Brief -
Omit the images, then repeat the listing exactly.

Input -

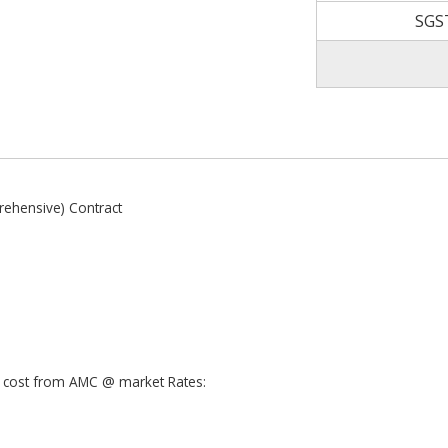
SGS
ehensive) Contract
ra cost from AMC @ market Rates:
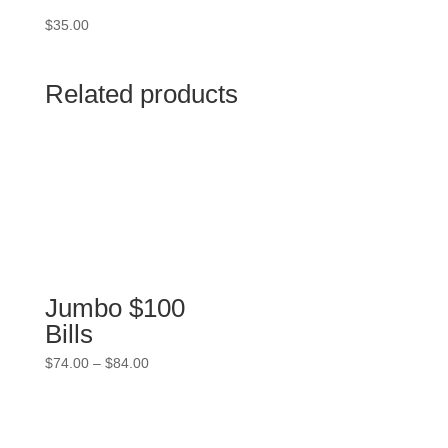
$
35.00
Related products
Jumbo $100
Bills
Price
$
74.00
–
$
84.00
range:
$74.00
through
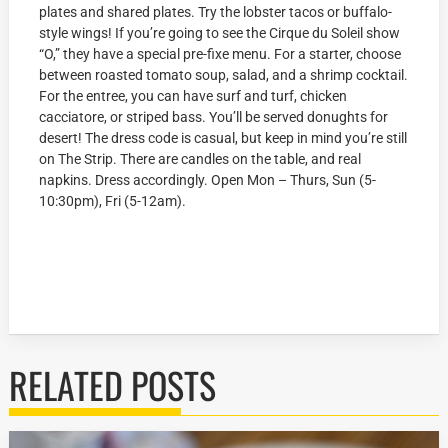
plates and shared plates. Try the lobster tacos or buffalo-
style wings! If you’re going to see the Cirque du Soleil show
“O,” they have a special pre-fixe menu. For a starter, choose
between roasted tomato soup, salad, and a shrimp cocktail.
For the entree, you can have surf and turf, chicken
cacciatore, or striped bass. You’ll be served donughts for
desert! The dress code is casual, but keep in mind you’re still
on The Strip. There are candles on the table, and real
napkins. Dress accordingly. Open Mon – Thurs, Sun (5-
10:30pm), Fri (5-12am).
RELATED POSTS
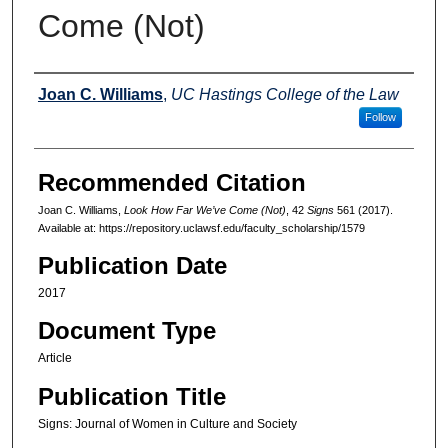
Come (Not)
Authors
Joan C. Williams
,
UC Hastings College of the Law
Follow
Recommended Citation
Joan C. Williams,
Look How Far We’ve Come (Not)
, 42
Signs
561 (2017).
Available at: https://repository.uclawsf.edu/faculty_scholarship/1579
Publication Date
2017
Document Type
Article
Publication Title
Signs: Journal of Women in Culture and Society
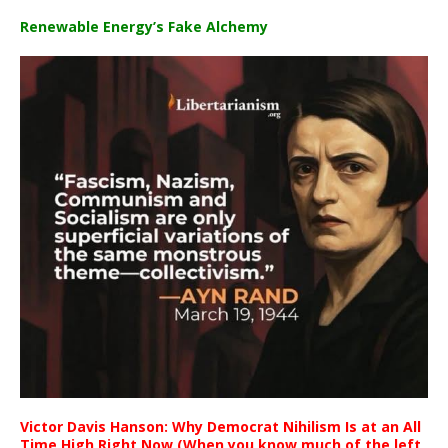
Renewable Energy’s Fake Alchemy
Victor Davis Hanson: Why Democrat Nihilism Is at an All
Time High Right Now (When you know much of the left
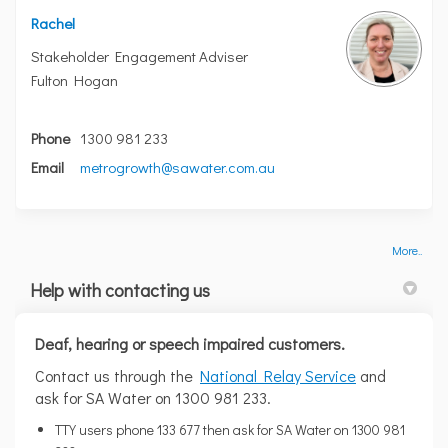
Rachel
Stakeholder Engagement Adviser
Fulton Hogan
Phone
1300 981 233
(External link)
Email
metrogrowth@sawater.com.au
More..
Help with contacting us
Deaf, hearing or speech impaired customers.
(External link)
Contact us through the
National Relay Service
and
ask for SA Water on 1300 981 233.
TTY users phone 133 677 then ask for SA Water on 1300 981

Your response -
SGS
ehensive) Contract
ra cost from AMC @ market Rates:
$
35.00
Related products
Jumbo $100
Bills
Price
$
74.00
–
$
84.00
range:
$74.00
through
plates and shared plates. Try the lobster tacos or buffalo-
style wings! If you’re going to see the Cirque du Soleil show
“O,” they have a special pre-fixe menu. For a starter, choose
between roasted tomato soup, salad, and a shrimp cocktail.
For the entree, you can have surf and turf, chicken
cacciatore, or striped bass. You’ll be served donughts for
desert! The dress code is casual, but keep in mind you’re still
on The Strip. There are candles on the table, and real
napkins. Dress accordingly. Open Mon – Thurs, Sun (5-
10:30pm), Fri (5-12am).
RELATED POSTS
Come (Not)
Authors
Joan C. Williams
,
UC Hastings College of the Law
Follow
Recommended Citation
Joan C. Williams,
Look How Far We’ve Come (Not)
, 42
Signs
561 (2017).
Available at: https://repository.uclawsf.edu/faculty_scholarship/1579
Publication Date
2017
Document Type
Article
Publication Title
Signs: Journal of Women in Culture and Society
Renewable Energy’s Fake Alchemy
Victor Davis Hanson: Why Democrat Nihilism Is at an All
Time High Right Now (When you know much of the left
Rachel
Stakeholder Engagement Adviser
Fulton Hogan
Phone
1300 981 233
(External link)
Email
metrogrowth@sawater.com.au
More..
Help with contacting us
Deaf, hearing or speech impaired customers.
(External link)
Contact us through the
National Relay Service
and
ask for SA Water on 1300 981 233.
TTY users phone 133 677 then ask for SA Water on 1300 981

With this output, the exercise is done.